Un film rythmique où vous devenez l’espace d’une heure et demi, le rejeton juif d’une famille haute en couleur qui ne manquera pas d’alléger le film dans ces instants les plus graves. Une certaine audace dans des plans qui jonglent entre la ville de New-York où est implantée la famille de « Bobby » , le personnage principal, et à Hollywood chez le tout-puissant oncle Stern. J’ai été charmée par un garçon poli mais réservé, un peu gauche certes mais honnête, qui vit dans cette époque magique où échanger quelques mots avec les bonnes personnes et être présent dans certains lieux à des événements bien précis peut faire de vous le plus connu et recherché des hommes.

Woody Allen disait vouloir « refaire du comique » avec ce film, mais il ne voulait pas un comique bas de gamme et il nous le prouve. Avec des stéréotypes habilement tournés mais surtout des plans parfois hachés qui donnent le sentiment d’un question/réponse entre les scènes.
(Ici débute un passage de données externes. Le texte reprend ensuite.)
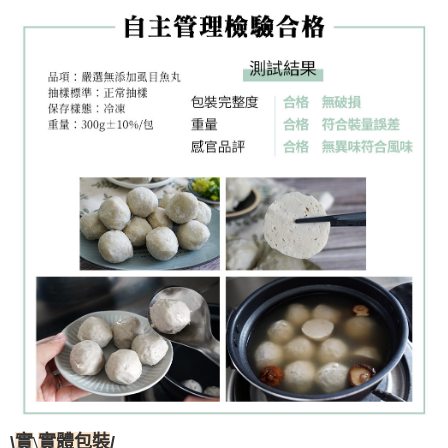
\
實
\
實
體包裝
/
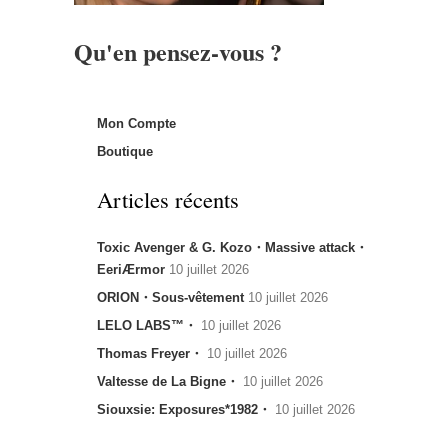
Qu'en pensez-vous ?
Mon Compte
Boutique
Articles récents
Toxic Avenger & G. Kozo・Massive attack・
EeriÆrmor
10 juillet 2026
ORION・Sous-vêtement
10 juillet 2026
LELO LABS™・
10 juillet 2026
Thomas Freyer・
10 juillet 2026
Valtesse de La Bigne・
10 juillet 2026
Siouxsie: Exposures*1982・
10 juillet 2026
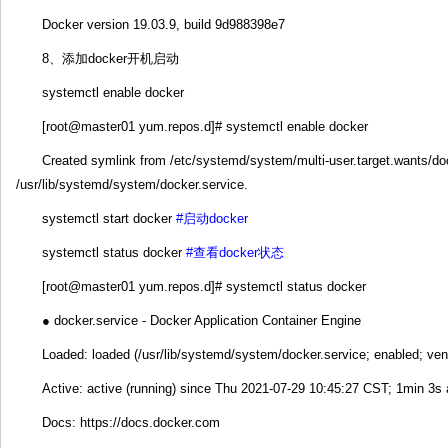
Docker version 19.03.9, build 9d988398e7
8、添加docker开机启动
systemctl enable docker
[root@master01 yum.repos.d]# systemctl enable docker
Created symlink from /etc/systemd/system/multi-user.target.wants/doc
/usr/lib/systemd/system/docker.service.
systemctl start docker
#启动docker
systemctl status docker
#查看docker状态
[root@master01 yum.repos.d]# systemctl status docker
● docker.service - Docker Application Container Engine
Loaded: loaded (/usr/lib/systemd/system/docker.service; enabled; ven
Active: active (running) since Thu 2021-07-29 10:45:27 CST; 1min 3s
Docs: https://docs.docker.com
Pour nous faire rire, le réalisateur a misé sur ses personnages magnifiquement incarnée par le casting ainsi que sur le cocasse des quiproquos et des ambiguïtés de l’intrigue.
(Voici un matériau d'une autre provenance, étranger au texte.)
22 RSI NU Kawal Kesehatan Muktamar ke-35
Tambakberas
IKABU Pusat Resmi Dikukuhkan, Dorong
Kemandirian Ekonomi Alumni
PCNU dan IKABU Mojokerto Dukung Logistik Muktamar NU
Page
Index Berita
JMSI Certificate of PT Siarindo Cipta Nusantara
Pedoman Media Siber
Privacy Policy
Là où le film pêche un peu – à mon goût – c’est peut-être dans l’utilité et la fonction de ses personnages. J’attendais certaines actrices avec impatience et c’est avec regret que je n’ai pu qu’apercevoir leur joli minois une brève minute ou encore m’interroger sur leur degré d’importance réelle au scénario. Il est indéniable que ça fait très classe de voir tout ces noms familiers sur l’affiche, les revoir enfermés dans des rôles quasiment tertiaires beaucoup moins.

Le film est bon. Le message qu’il dégage devrait vous donner l’énergie nécessaire à croire en vos ambitions ou à commencer à en avoir, c’est selon. Il vous promet quelques fous rires, discrets ou non (personnellement dans ma salle c’était assez communicatif), et une profusion de champagne et de strass comme on imagine les 30’s à Hollywood comme à New-York.